Lorsque un régulateur classique PID s’avère insuffisant d’assurer une bonne régulation du processus, on doit ou bien changer la structure du système de commande ou proposer d’autres algorithmes de commande plus sophistiqués, notamment la commande par calculateur numérique. Ces méthodes sont communément appelées méthodes de régulation avancées.

 

Il est important de souligner que pratiquement toutes ces méthodes nécessitent un modèle du système à réguler, ce qui évidemment limite leur utilisation à des systèmes de complexité modérée. En génie des procédés, on utilise surtout les méthodes classiques qui ont été présentées jusqu’à présent et lorsqu’il est nécessaire on peut envisager d’appliquer ces méthodes avancées.

 

Ici, on présente trois types de régulation basées sur la modification de la structure de commande: la régulation cascade, la régulation de tendance et la régulation de rapport en donnant leur principe, leur apport ainsi que leur limitation à travers des exemples concrets.

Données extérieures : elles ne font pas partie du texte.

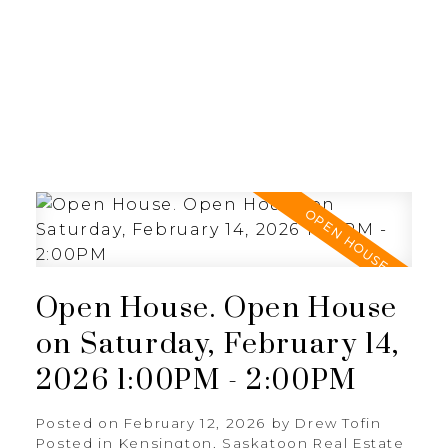
RE/MAX SASKATOON
Open House. Open House
on Saturday, February 14,
2026 1:00PM - 2:00PM
Posted on
February 12, 2026
by
Drew Tofin
Posted in
Kensington, Saskatoon Real Estate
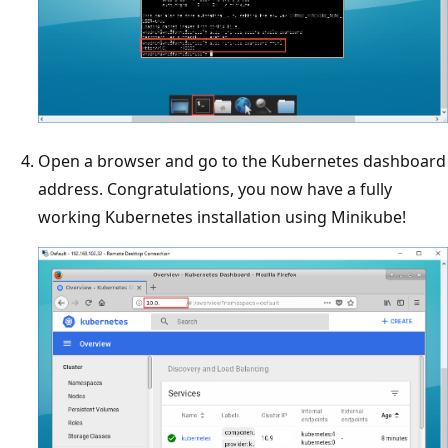
Open a browser and go to the Kubernetes dashboard
address. Congratulations, you now have a fully
working Kubernetes installation using Minikube!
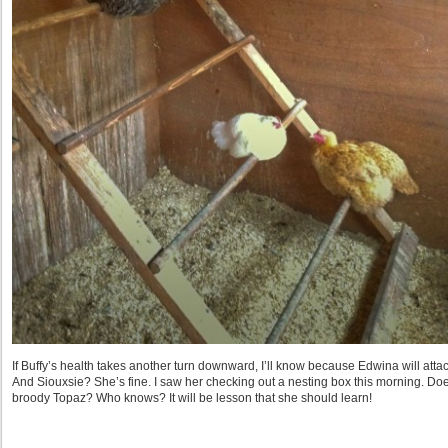
If Buffy’s health takes another turn downward, I’ll know because Edwina will attack. 
And Siouxsie? She’s fine. I saw her checking out a nesting box this morning. Do
broody Topaz? Who knows? It will be lesson that she should learn!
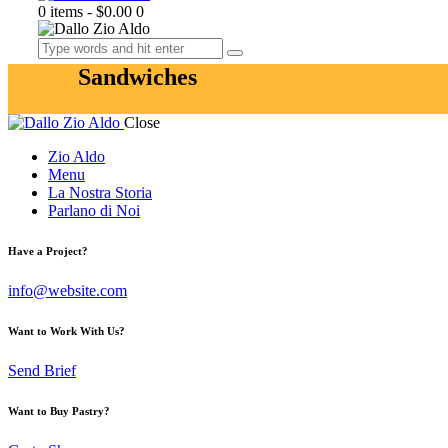
0 items
-
$0.00
0
Sandwiches
Close
Zio Aldo
Menu
La Nostra Storia
Parlano di Noi
Have a Project?
info@website.com
Want to Work With Us?
Send Brief
Want to Buy Pastry?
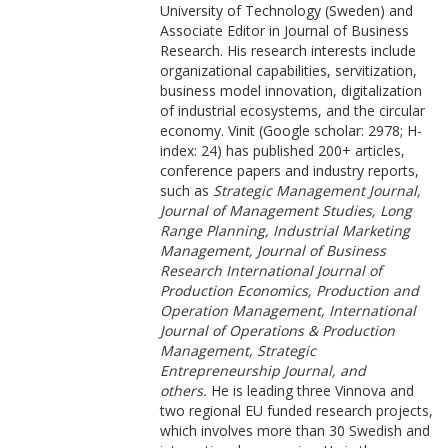
University of Technology (Sweden) and
Associate Editor in Journal of Business
Research. His research interests include
organizational capabilities, servitization,
business model innovation, digitalization
of industrial ecosystems, and the circular
economy. Vinit (Google scholar: 2978; H-
index: 24) has published 200+ articles,
conference papers and industry reports,
such as
Strategic Management Journal,
Journal of Management Studies, Long
Range Planning, Industrial Marketing
Management, Journal of Business
Research International Journal of
Production Economics, Production and
Operation Management, International
Journal of Operations & Production
Management, Strategic
Entrepreneurship Journal, and
others.
He is leading three Vinnova and
two regional EU funded research projects,
which involves more than 30 Swedish and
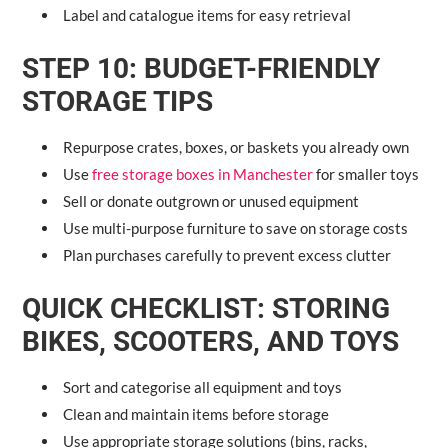
Label and catalogue items for easy retrieval
STEP 10: BUDGET-FRIENDLY
STORAGE TIPS
Repurpose crates, boxes, or baskets you already own
Use
free storage boxes in Manchester
for smaller toys
Sell or donate outgrown or unused equipment
Use multi-purpose furniture to save on storage costs
Plan purchases carefully to prevent excess clutter
QUICK CHECKLIST: STORING
BIKES, SCOOTERS, AND TOYS
Sort and categorise all equipment and toys
Clean and maintain items before storage
Use appropriate storage solutions (bins, racks,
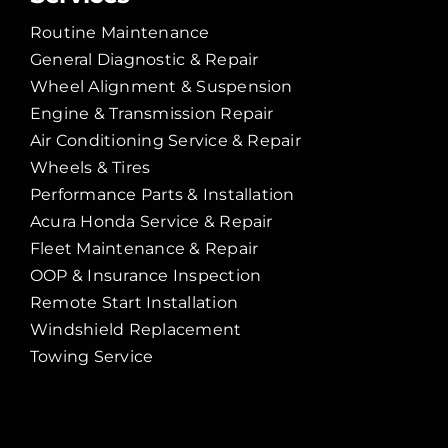
Routine Maintenance
General Diagnostic & Repair
Wheel Alignment & Suspension
Engine & Transmission Repair
Air Conditioning Service & Repair
Wheels & Tires
Performance Parts & Installation
Acura Honda Service & Repair
Fleet Maintenance & Repair
OOP & Insurance Inspection
Remote Start Installation
Windshield Replacement
Towing Service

6.9.1. Régulation cascade.

6.9.1.1. Principe.

 

La régulation cascade est une technique utilisée pour permettre aux procédés qui ont une dynamique lente d’avoir une réponse rapide face aux perturbations extérieures ainsi qu’aux changements de consigne.

 

L’idée repose sur la décomposition d’un qrocessus complexe en plusieurs sous-systèmes. Sans perte de généralité, on suppose pour fixer les idées une décomposition en deux sous-systèmes comme le montre  la figure 6.49.

 

La variable intermédiaire Mi généralement appelée variable d’état, possède la propriété d’être en avance temporelle par rapport à la grandeur de mesure M. Si par exemple une modification sur l’action U ou une perturbation affectant le sous-système 1, la variable d’état Mi sera la première a être affectée avant la variable de mesure M. En d’autres termes, la grandeur d’état Mi permet de renseigner sur l’état futur de M. Cette forme de prédiction peut être exploitée judicieusement pour réaliser une régulation cascade.

 

 

Fig 6.49

La régulation cascade est composée d’au moins de deux boucles imbriquées. Une première boucle, la boucle interne (boucle esclave), a pour grandeur réglée Mi. La deuxième boucle externe (boucle maître), a pour grandeur réglée la grandeur M.

 

La figure suivante représente la structure de commande d’une régulation cascade composée de deux boucles :

 

Fig 6.50

 

La grandeur principale est contrôlée par une boucle maître avec un régulateur R2(p), dont la sortie sert de consigne à la boucle secondaire, régulé par le régulateur R1(p).

 

Le reproche qu’on fait habituellement à une boucle de régulation classique est que le régulateur ne commence à réagir pour effectuer une correction suite à l’effet d’une perturbation qu’une fois qu’il en est informé, c’est-à-dire qu’une fois que la mesure s’en trouve modifiée.

 

Avec la structure cascade, si une perturbation affecte le sous système 1, celle-ci sera prise en charge par la boucle interne. Cette boucle doit être bien dimensionnée de manière à ce qu’elle soit rapide, et ainsi l’effet de la perturbation peut être neutralisée sans qu’il y’a une répercussion significative sur la grandeur principale.

 

Donc, une condition impérative pour l’efficacité de la boucle cascade est que la boucle interne doit être rapide et plus précisément, elle doit plus rapide que la boucle externe. D’ailleurs on note d’après le schéma fonctionnel de la boucle cascade que le sous-système 1 a été remplacé par une boucle interne. Il va de soit que le régulateur R1 doit être paramétré de manière à assurer cette rapidité.

 

Mais l’avance temporelle de la variable état Mi sur M ne sera plus acquise si une perturbation affecte le sous-système 2, mais elle continuera à l’être néanmoins en cas de changement de consigne. Compte tenu que l’avantage de la boucle cascade est de diminuer le régime transitoire, ce changement de consigne sera traité plus rapidement.

 

6.9.1.2. Exemple : Procédé de séchage des solides en continu.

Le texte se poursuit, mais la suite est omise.